Mi tropiezo con los mandala y la creatividad


Hace poco mas de una semana asistí a un taller de mandalas. Fui a escuchar, algunas cosas las había leído, y otras no. Una experiencia que en pocas palabras me ayudó a coquetear con la creatividad.
Este taller fue un detonante para aprender a ver a través mis pensamientos de manera gráfica. Creo que las palabras de inspiración y ver tantas muestras de las personas que sabiendo poco o nada nos atrevimos a compartir unas horas y exponer lo que cada uno experimentó.
Entendí que mi vida está envuelta en muchos mandalas. Soy persona de pocas cosas, pero las pocas que tengo tienen una simbología  particular. Siempre he adquirido esos objetos por lo que me han hecho sentir en el momento. 
Somos seres que tenemos la capacidad para estar en constante transformación, esto es impulsado por la inspiración de ser mejor. Esto lo aprendí en un viaje hace 10 años. Pararme frente a la pirámide de Quetzalcoatl, y entender por primera vez el significado de la serpiente emplumada me ha hecho experimentar muchas situaciones de forma consciente. He vivido momentos que me han hecho crecer en muchos aspectos.

En este instante quiero dejar registro de lo que mi cabeza está procesando, estoy aprendiendo a crear imágenes con el hilo y el crochet.

No se si puedo explicar lo que visualizo. Si en algún momento ven mis redes sociales podrán ver que ya tejí mandalas, todos siguiendo patrones. Luego de realizar el taller, he realizado dos proyectos pequeños, los inicié tomando dos flores africanas que tenía guardadas, y fui agregando puntos. Eso fluyo de tal forma que me agrado.
Veo que no se le puede dar intensidad al tejido porque los colores que uso son planos, pero el efecto visual es agradable. Hoy inicié mi tercer proyecto, y pensé: no voy a usar tantos colores, solo cuatro.

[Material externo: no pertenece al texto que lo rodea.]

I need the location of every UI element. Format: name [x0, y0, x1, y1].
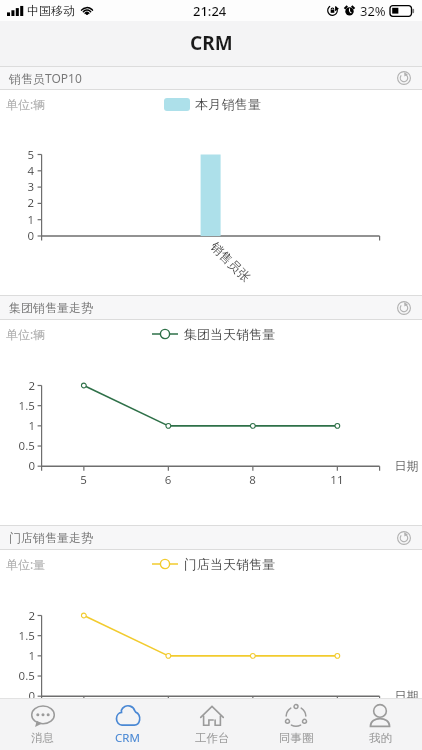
- staticText: 门店销售量走势: [9, 530, 93, 545]
- staticText: 单位:辆: [6, 96, 46, 112]
- button[interactable]: 集团销售量走势: [0, 296, 422, 319]
- other: 刷新: [397, 301, 411, 315]
- other: 旋转锁定: [327, 5, 338, 16]
- button[interactable]: 门店销售量走势: [0, 526, 422, 549]
- staticText: 消息: [31, 731, 54, 745]
- button[interactable]: 销售员TOP10: [0, 67, 422, 89]
- staticText: 集团当天销售量: [184, 326, 275, 342]
- staticText: 集团销售量走势: [9, 300, 93, 315]
- staticText: 中国移动: [27, 3, 75, 18]
- button[interactable]: 工作台: [170, 699, 254, 750]
- staticText: 21:24: [193, 2, 227, 20]
- staticText: 32%: [360, 2, 386, 20]
- staticText: 门店当天销售量: [184, 556, 275, 572]
- staticText: 销售员TOP10: [9, 70, 82, 86]
- staticText: 工作台: [195, 731, 230, 745]
- staticText: CRM: [115, 730, 140, 746]
- staticText: 同事圈: [279, 731, 314, 745]
- button[interactable]: CRM: [85, 699, 170, 750]
- button[interactable]: 我的: [338, 699, 422, 750]
- other: 刷新: [397, 531, 411, 545]
- other: 刷新: [397, 71, 411, 85]
- staticText: CRM: [190, 30, 233, 56]
- button[interactable]: 消息: [0, 699, 85, 750]
- staticText: 本月销售量: [195, 96, 261, 113]
- staticText: 我的: [369, 731, 392, 745]
- button[interactable]: 同事圈: [254, 699, 338, 750]
- staticText: 单位:量: [6, 556, 46, 572]
- other: 闹钟: [344, 5, 355, 16]
- staticText: 单位:辆: [6, 326, 46, 342]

Empezó a formarse una flor nuevamente, el primer intento era una margarita, pero al agregar el verde me di cuenta que no quería hoy ese color. Entonces deshice, y comencé nuevamente. Aquí va la combinación, y en mi mente ya tengo la secuencia de vueltas que quiero alcanzar. No he transcrito los puntos a un patrón. Aun no aprendo a dar formato al diseño.
Me di cuenta que dejé de contar, cosa que no sucede cuando usas patrón. El patrón requiere que cada puntada sea en un sitio específico, un punto tras otro, se cuentan al aire, y en el lugar donde va. 

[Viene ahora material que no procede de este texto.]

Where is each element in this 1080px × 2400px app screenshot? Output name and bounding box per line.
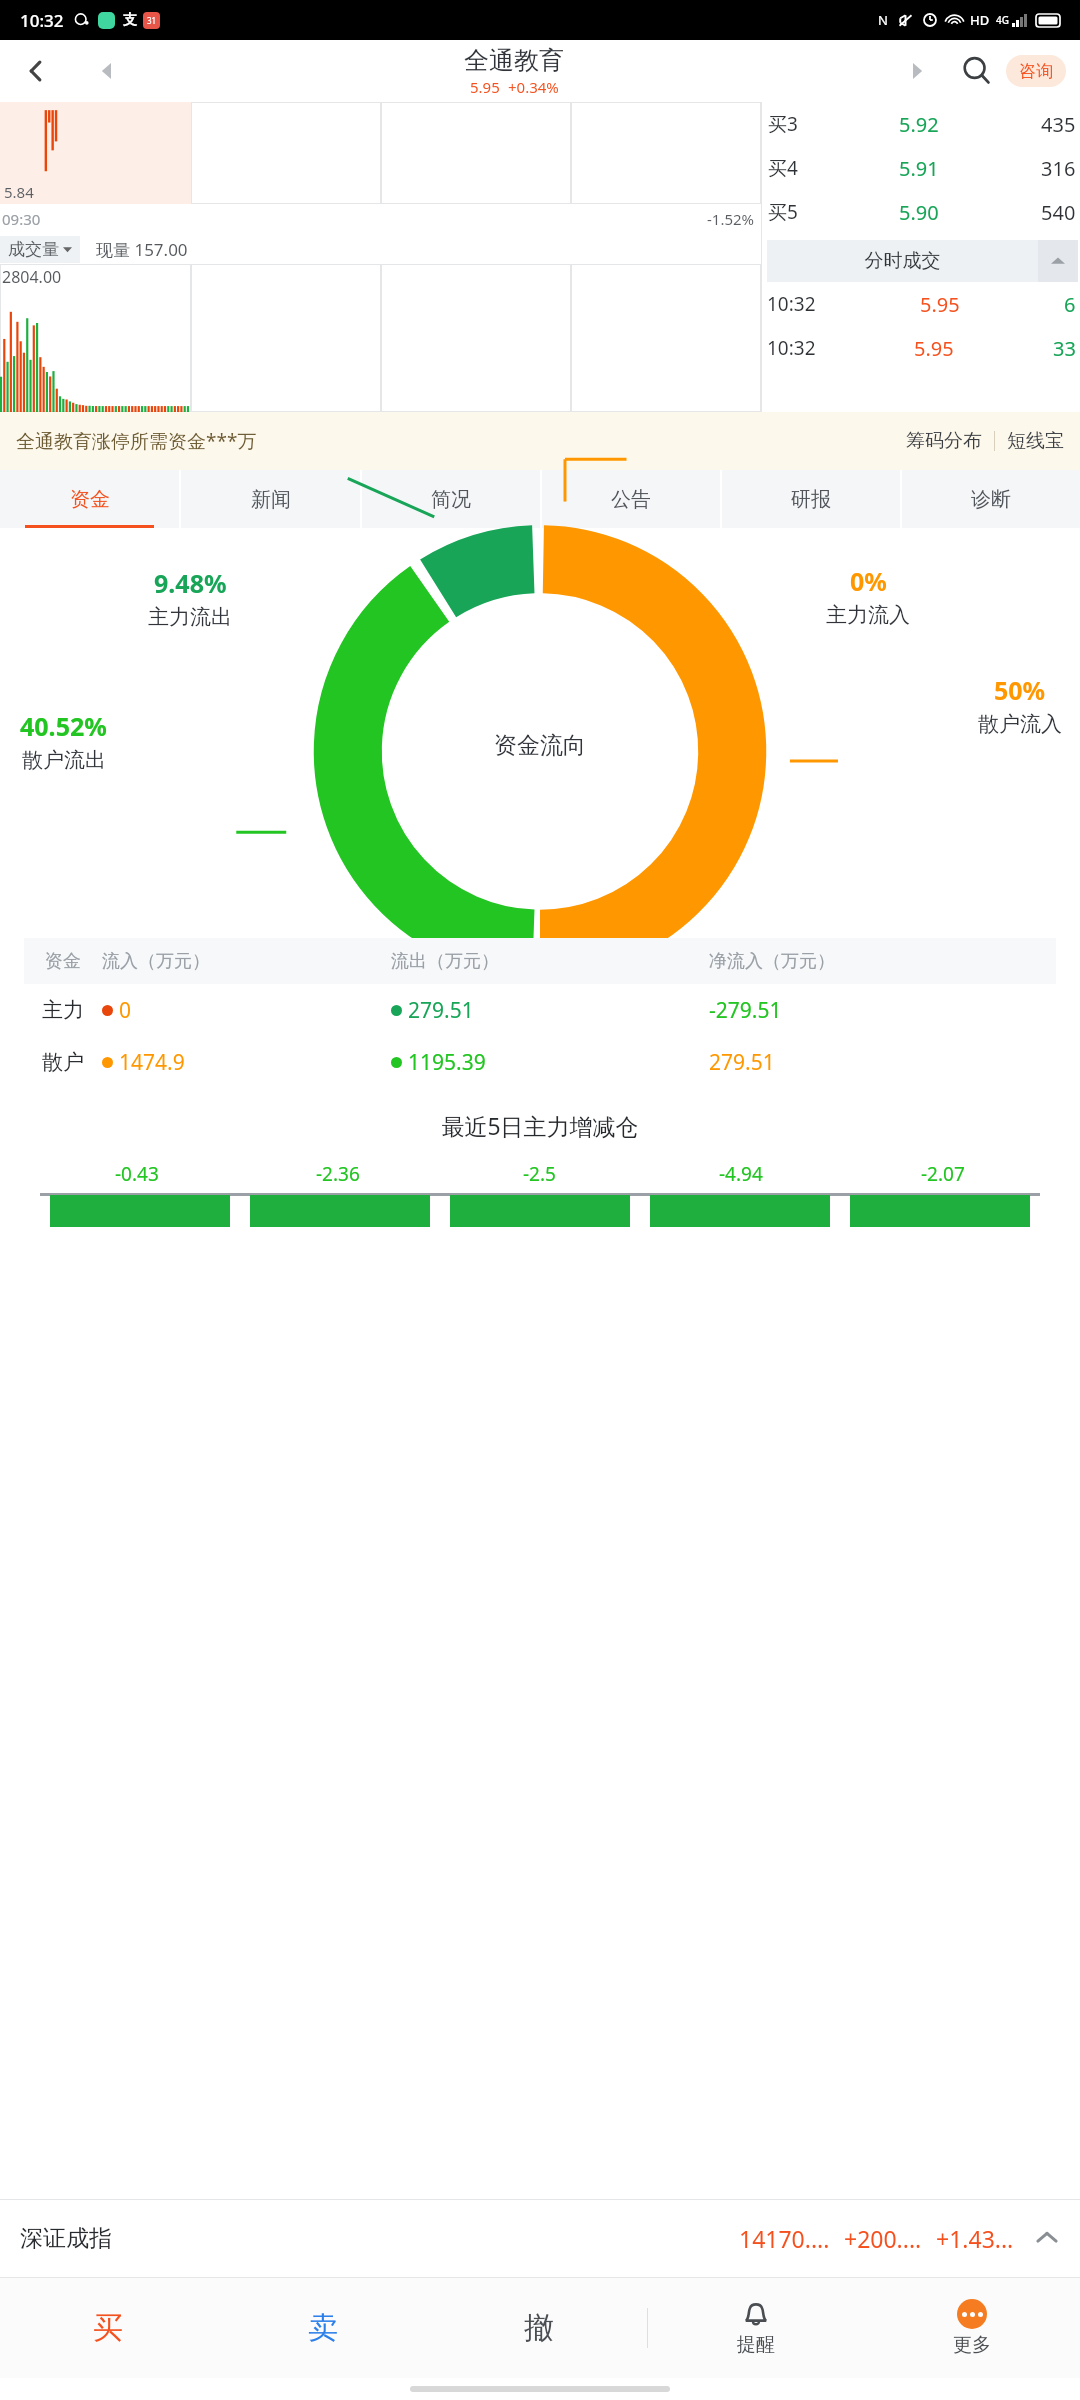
button[interactable]: 咨询 (1019, 55, 1053, 87)
staticText: 撤 (524, 2309, 554, 2347)
button[interactable]: 买 (0, 2278, 215, 2378)
staticText: 净流入（万元） (709, 950, 1056, 973)
button[interactable]: 筹码分布 (906, 429, 982, 453)
staticText: 提醒 (737, 2333, 775, 2357)
staticText: 10:32 (767, 291, 816, 317)
button[interactable]: 深证成指 (20, 2199, 1060, 2277)
button[interactable]: 新闻 (181, 470, 360, 528)
button[interactable]: 买5 (762, 190, 1080, 234)
staticText: 买5 (768, 199, 798, 225)
staticText: 40.52% (20, 709, 107, 743)
staticText: -4.94 (719, 1161, 763, 1187)
button[interactable]: 资金 (0, 470, 179, 528)
staticText: 资金流向 (494, 731, 586, 760)
button[interactable]: 诊断 (902, 470, 1080, 528)
staticText: 主力 (24, 997, 102, 1023)
staticText: 279.51 (709, 1048, 1056, 1077)
staticText: -2.07 (921, 1161, 965, 1187)
button[interactable]: 提醒 (648, 2278, 864, 2378)
staticText: 10:32 (767, 335, 816, 361)
button[interactable]: 撤 (431, 2278, 647, 2378)
button[interactable]: Back (0, 40, 72, 102)
button[interactable]: 成交量 (8, 239, 72, 260)
button[interactable]: 公告 (542, 470, 720, 528)
staticText: -2.5 (523, 1161, 556, 1187)
staticText: 诊断 (971, 487, 1011, 512)
staticText: 1195.39 (408, 1048, 486, 1077)
staticText: 卖 (308, 2309, 338, 2347)
button[interactable]: 研报 (722, 470, 900, 528)
button[interactable]: 简况 (362, 470, 540, 528)
staticText: 5.84 (4, 182, 34, 202)
staticText: 分时成交 (767, 249, 1038, 273)
staticText: 散户流入 (978, 711, 1062, 737)
staticText: -1.52% (707, 209, 755, 229)
staticText: 31 (147, 15, 157, 26)
button[interactable]: 买3 (762, 102, 1080, 146)
staticText: 简况 (431, 487, 471, 512)
button[interactable]: 散户 (24, 1036, 1056, 1088)
staticText: 0 (119, 996, 132, 1025)
staticText: 5.95 (470, 77, 500, 97)
button[interactable]: 主力 (24, 984, 1056, 1036)
staticText: 14170.... (739, 2223, 830, 2254)
button[interactable]: Next stock (886, 40, 948, 102)
staticText: 主力流出 (148, 604, 232, 630)
staticText: 更多 (953, 2333, 991, 2357)
staticText: 316 (1041, 155, 1076, 182)
button[interactable]: 卖 (215, 2278, 431, 2378)
staticText: -2.36 (316, 1161, 360, 1187)
staticText: 主力流入 (826, 602, 910, 628)
staticText: 5.90 (899, 199, 939, 226)
staticText: 买4 (768, 155, 798, 181)
staticText: 流入（万元） (102, 950, 391, 973)
staticText: 33 (1053, 335, 1076, 362)
staticText: 10:32 (20, 9, 64, 32)
staticText: +1.43... (936, 2223, 1014, 2254)
staticText: 5.92 (899, 111, 939, 138)
staticText: 9.48% (154, 566, 227, 600)
staticText: HD (970, 11, 990, 29)
button[interactable]: 分时成交 (767, 240, 1078, 282)
button[interactable]: 买4 (762, 146, 1080, 190)
staticText: 成交量 (8, 239, 59, 260)
staticText: 279.51 (408, 996, 474, 1025)
staticText: 5.95 (914, 335, 954, 362)
staticText: 最近5日主力增减仓 (0, 1110, 1080, 1141)
staticText: 新闻 (251, 487, 291, 512)
staticText: 研报 (791, 487, 831, 512)
staticText: 5.95 (920, 291, 960, 318)
staticText: 深证成指 (20, 2224, 112, 2253)
staticText: 50% (994, 673, 1046, 707)
staticText: 支 (123, 11, 137, 29)
button[interactable]: 更多 (864, 2278, 1080, 2378)
button[interactable]: 10:32 (762, 282, 1080, 326)
staticText: 咨询 (1019, 61, 1053, 82)
staticText: -0.43 (115, 1161, 159, 1187)
button[interactable]: Search (948, 40, 1006, 102)
button[interactable]: 全通教育涨停所需资金***万 (16, 428, 257, 454)
button[interactable]: Previous stock (72, 40, 142, 102)
other: Expand (1034, 2225, 1060, 2251)
staticText: 散户 (24, 1049, 102, 1075)
staticText: 买 (93, 2309, 123, 2347)
staticText: 435 (1041, 111, 1076, 138)
button[interactable]: 短线宝 (1007, 429, 1064, 453)
staticText: N (878, 11, 888, 29)
staticText: 散户流出 (22, 747, 106, 773)
staticText: 6 (1064, 291, 1076, 318)
staticText: 2804.00 (2, 266, 62, 288)
staticText: 流出（万元） (391, 950, 709, 973)
staticText: 资金 (70, 487, 110, 512)
staticText: 全通教育 (464, 45, 564, 76)
staticText: 4G (996, 13, 1009, 27)
staticText: 公告 (611, 487, 651, 512)
button[interactable]: 10:32 (762, 326, 1080, 370)
staticText: 5.91 (899, 155, 939, 182)
staticText: 现量 157.00 (96, 238, 188, 261)
staticText: +0.34% (508, 77, 559, 97)
staticText: -279.51 (709, 996, 1056, 1025)
staticText: +200.... (844, 2223, 922, 2254)
staticText: 1474.9 (119, 1048, 185, 1077)
staticText: 0% (850, 564, 887, 598)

Lo que si he podido hacer, es visualizar en mi mente un área que no había experimentado, lo percibo amplio. En ese espacio me dejaron de preocupar las ondas que se forman cuando uno agrega mas puntos de los necesarios, pareciera que las manos reconocen la cantidad suficiente que se deben agregar. 

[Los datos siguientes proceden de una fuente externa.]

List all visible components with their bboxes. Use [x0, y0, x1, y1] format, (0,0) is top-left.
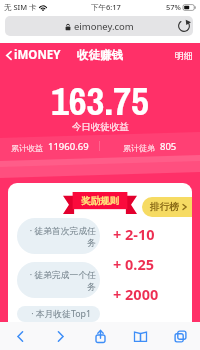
- button[interactable]: Back: [8, 324, 32, 348]
- staticText: 明细: [175, 50, 193, 61]
- staticText: 下午6:17: [91, 2, 121, 12]
- staticText: 今日收徒收益: [72, 121, 129, 133]
- staticText: eimoney.com: [74, 20, 134, 33]
- staticText: + 0.25: [113, 254, 155, 274]
- button[interactable]: 奖励规则: [63, 192, 137, 214]
- staticText: 累计徒弟: [123, 143, 155, 153]
- staticText: iMONEY: [14, 47, 61, 63]
- staticText: 11960.69: [48, 140, 89, 153]
- button[interactable]: · 徒弟完成一个任务: [17, 262, 100, 298]
- button[interactable]: Forward: [48, 324, 72, 348]
- staticText: + 2000: [113, 284, 159, 304]
- staticText: 163.75: [51, 75, 149, 128]
- staticText: + 2-10: [113, 224, 155, 244]
- button[interactable]: Reload: [177, 19, 191, 33]
- staticText: 累计收益: [11, 143, 43, 153]
- button[interactable]: Back to iMONEY: [5, 47, 61, 63]
- staticText: · 徒弟完成一个任务: [26, 269, 96, 292]
- staticText: 57%: [166, 2, 181, 12]
- button[interactable]: Bookmarks: [128, 324, 152, 348]
- staticText: 无 SIM 卡: [4, 2, 37, 12]
- button[interactable]: eimoney.com: [5, 16, 193, 36]
- button[interactable]: Tabs: [168, 324, 192, 348]
- button[interactable]: 排行榜: [142, 197, 192, 217]
- button[interactable]: · 本月收徒Top1: [17, 306, 100, 322]
- button[interactable]: Share: [88, 324, 112, 348]
- staticText: · 徒弟首次完成任务: [26, 225, 96, 248]
- staticText: 805: [160, 140, 177, 153]
- button[interactable]: 明细: [174, 50, 194, 61]
- staticText: · 本月收徒Top1: [31, 308, 91, 320]
- staticText: 收徒赚钱: [77, 48, 123, 62]
- staticText: 奖励规则: [81, 195, 119, 207]
- button[interactable]: · 徒弟首次完成任务: [17, 218, 100, 254]
- staticText: 排行榜: [150, 201, 179, 213]
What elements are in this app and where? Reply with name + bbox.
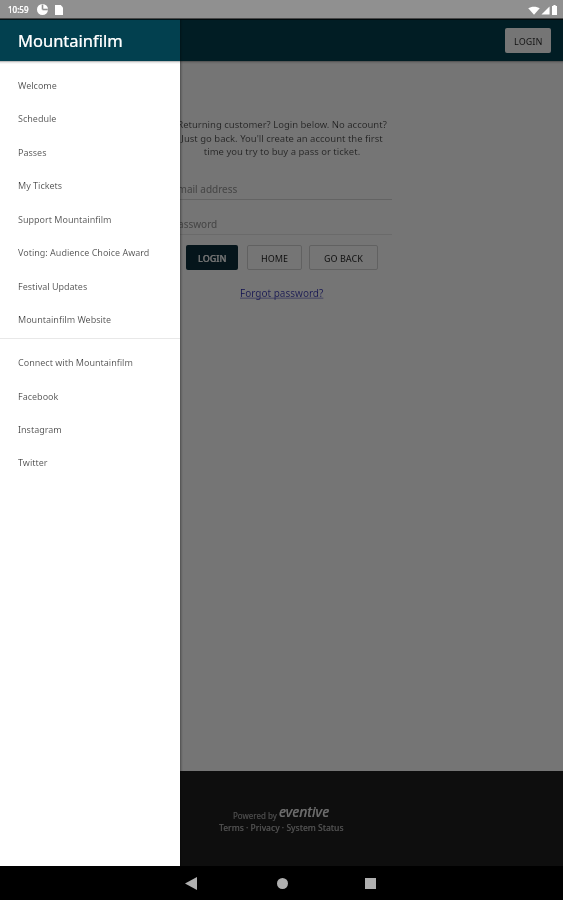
staticText: Mountainfilm bbox=[18, 29, 123, 51]
button[interactable]: Instagram bbox=[0, 412, 180, 446]
button[interactable]: Schedule bbox=[0, 101, 180, 135]
staticText: Voting: Audience Choice Award bbox=[18, 246, 150, 258]
staticText: Forgot password? bbox=[240, 286, 324, 300]
button[interactable]: Twitter bbox=[0, 445, 180, 479]
button[interactable]: Back bbox=[168, 866, 214, 900]
staticText: Powered by bbox=[233, 810, 279, 821]
staticText: Schedule bbox=[18, 112, 57, 124]
button[interactable]: Passes bbox=[0, 135, 180, 169]
staticText: Instagram bbox=[18, 423, 62, 435]
staticText: LOGIN bbox=[198, 252, 227, 264]
button[interactable]: Festival Updates bbox=[0, 269, 180, 303]
staticText: Passes bbox=[18, 146, 47, 158]
staticText: Facebook bbox=[18, 390, 59, 402]
button[interactable]: GO BACK bbox=[309, 245, 378, 270]
staticText: LOGIN bbox=[514, 35, 543, 47]
staticText: Returning customer? Login below. No acco… bbox=[176, 118, 388, 157]
button[interactable]: Voting: Audience Choice Award bbox=[0, 235, 180, 269]
staticText: GO BACK bbox=[324, 252, 363, 264]
staticText: Password bbox=[172, 217, 218, 231]
staticText: eventive bbox=[279, 802, 330, 821]
button[interactable]: Email address bbox=[172, 182, 392, 200]
button[interactable]: Forgot password? bbox=[240, 286, 324, 300]
staticText: Support Mountainfilm bbox=[18, 213, 112, 225]
staticText: Mountainfilm Website bbox=[18, 313, 112, 325]
button[interactable]: Facebook bbox=[0, 379, 180, 413]
button[interactable]: Terms · Privacy · System Status bbox=[219, 822, 344, 834]
staticText: HOME bbox=[261, 252, 289, 264]
staticText: My Tickets bbox=[18, 179, 63, 191]
button[interactable]: My Tickets bbox=[0, 168, 180, 202]
staticText: Twitter bbox=[18, 456, 48, 468]
staticText: Email address bbox=[172, 182, 238, 196]
button[interactable]: Password bbox=[172, 217, 392, 235]
button[interactable]: LOGIN bbox=[505, 28, 551, 53]
staticText: Connect with Mountainfilm bbox=[18, 356, 133, 368]
staticText: Welcome bbox=[18, 79, 57, 91]
staticText: Mountainfilm bbox=[18, 29, 123, 51]
staticText: Terms · Privacy · System Status bbox=[219, 822, 344, 834]
button[interactable]: Support Mountainfilm bbox=[0, 202, 180, 236]
button[interactable]: Welcome bbox=[0, 68, 180, 102]
staticText: Festival Updates bbox=[18, 280, 88, 292]
button[interactable]: LOGIN bbox=[186, 245, 238, 270]
button[interactable]: Connect with Mountainfilm bbox=[0, 345, 180, 379]
button[interactable]: Home bbox=[259, 866, 305, 900]
button[interactable]: HOME bbox=[247, 245, 302, 270]
button[interactable]: Recent apps bbox=[347, 866, 393, 900]
staticText: 10:59 bbox=[8, 4, 29, 15]
button[interactable]: Mountainfilm Website bbox=[0, 302, 180, 336]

No se si esto es tonto o no. Siempre he tenido inquietud por la forma cómo el cerebro adquiere conocimiento, cómo manifiesta posteriormente un momento específico donde entiende que aprendió algo. Un proceso de aprendizaje, que al ser reconocido por la persona en sí alcanza niveles de metacognición. Esto lo escribo a manera de diario, a fin de recrear lo que veo, y lo que sentí con estas experiencias.